A new window will appear showing the digestion results. Additional information about the different bands can be received by hovering the mouse arrow over the bands, map or text. A convenient way to see the respective sequence behind a digested fragment is by simply klicking on the fragment within the digest window. For a description with the use of pictures for each step, please follow http://www.bioinformatics.nl/molbi/SCLResources/ApE_and_lambda.htm; [06/29/2012].

Blasting Sequences

For blasting two Sequences:

  1. Open two sequences on ApE.
  2. Select "Tools -> Align Two Sequences".

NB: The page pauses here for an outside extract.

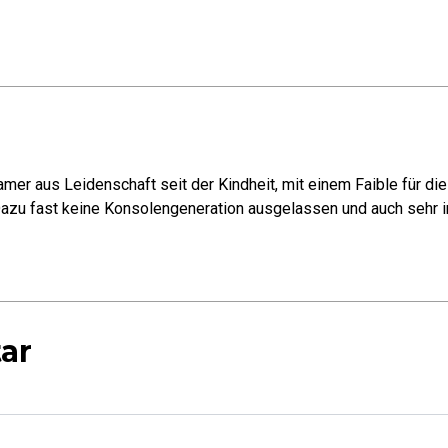
mer aus Leidenschaft seit der Kindheit, mit einem Faible für di
azu fast keine Konsolengeneration ausgelassen und auch sehr in
ar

For blasting multiple Sequences:
  1. Open multiple sequences on ApE.
  2. Select "Tools -> Align Sequences".

It is important to note that the opening chronology of the ApE files will matter in the order of the alignment sequences. Those will show up in according sequence from top to bottom. Mismatches will be highlighted in red color, whereas matches will use the respective nucleotide linked with a dash. By double-clicking on any base pair within the sequence alignment, the sequence corresponding to this location will appear in the sequence ApE window.

Finding the ORF

  1. Under "ORFs -> Find Next (or Ctrl+>) / Find Previous (or Ctrl+<)" open reading frames, i. e sequences beginning with a start codon ATG and end with one of the stop codons, become visible.
  2. These ORFs can be translated using "ORFs -> Selection Translate" for direct amino acid sequence in the current displayed selection or by creating a new window "ORFs (or Ctrl+T)-> Translate" listing the aa sequence and enabling to link the amino acids with the nucleotides, respectively. The translated sequence can be chosen in 1- or 3-letter code.

General Remarks

  • While copying features from one file to another, it is obligatory to have the file containing those features still open.
  • Addition of extra enzymes is possible only via the "Enzyme Editor (or Ctrl+E) -> Enzymes -> New Enzyme". To save these changes in the program folders ApE, use "Enzyme Editor (or Ctrl+E) -> File -> Save Current Enzymes as Default". For permanent saving exceeding new installing of the program, copy your Default file within the ApE program pathway. After installing paste this file in the corresponding folder.
  • Features in the DNA sequences can be labeled, selecting "Features (or Ctrl+.) -> New Feature" allowing to mark the standard BioBrick restriction sites obvious or e.g. antibiotic resistances. These annotations are also saved. Moreover, it has a preexisting Feature Library which can be used for easily see important regions.